Chromatin immunoprecipitation (ChIP) has been widely employed by researchers to determine the in vivo location of DNA binding sites on the genome for a particular protein of interest. In particular, ChIP-exo enables researchers to delineate genome-wide binding landscapes of DNA-binding proteins with near single base-pair resolution. However, the peak calling step hinders ChIP-exo application because the published algorithms tend to have higher false-positive and false-negative prediction rates.
To solve this, a research team, led by Professor Donghyuk Kim from the Department of Energy and Chemical Engineering at UNIST has introduced a novel machine learning-based ChIP-exo peak calling suite, also known as DEOCSU (DEep-learning Optimized ChIP-exo peak calling SUite).

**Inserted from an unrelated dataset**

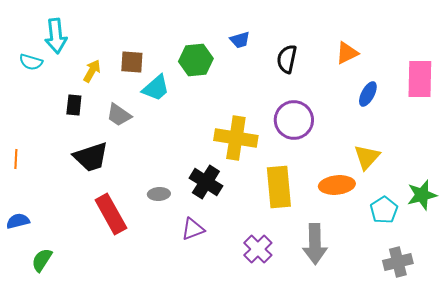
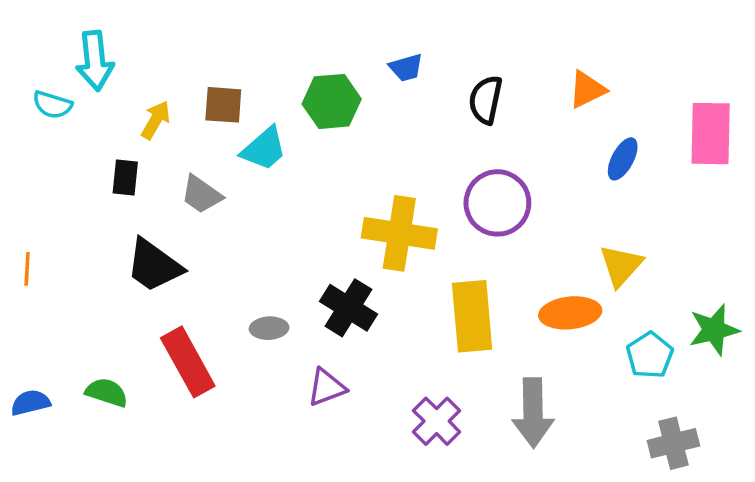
black trapezoid: (91, 157) -> (154, 266), turned 54
blue semicircle: (18, 221) -> (30, 403), moved
green semicircle: (42, 260) -> (107, 392), moved, turned 75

Figure 1. Overview of DEOCSU
The DEOCSU provides a highly accurate prediction of DNA binding sites from ChIP-exo datasets by distinguishing the visualized data of bona fide peaks from false ones using the deep CNN approach, according to the research team. The peak calling performance of DEOCSU was also compared with published tools, including MACE, MACE-elite, ChExMi, and PeakXus using the in-house RpoN ChIP-exo datasets of six E. coli strains and other bacteria (Klebsiella and Shigella). Performance validation of the trained deep-learning model indicated its high accuracy (96.2%), high precision (95.1%), and high recall (96.2%), said the research team.
Figure 2. Performance validation of DEOCSU using the ChIP-exo data of sigma factors in Escherichia coli K-12 str. MG1655.
According to the research team, applying the new suite to both in-house and publicly available ChIP-exo datasets obtained from bacteria, eukaryotes and archaea revealed an accurate prediction of peaks containing canonical motifs, highlighting the versatility and efficiency of DEOCSU.
“DEOCSU can be executed on a cloud computing platform or the local environment,” said the research team. “With visualization software included in the suite, adjustable options such as the threshold of peak probability, and iterable updating of the pre-trained model, DEOCSU can be optimized for users’ specific needs.”
The findings of this research have been published in the January 2023 issue of Briefings in Bioinformatics. This study has been supported by the National Research Foundation of Korea (NRF), funded by the Ministry of Science and ICT (MSIT). It has also been supported through the UNIST Center for Waste Plastics Carbon Cycling (UWCC), funded by the Circle Foundation.
Journal Reference
Ina Bang, Sang-Mok Lee, Seojoung Park, et al., “Deep-learning optimized DEOCSU suite provides an iterable pipeline for accurate ChIP-exo peak calling,” Brief. Bioinform., (2023).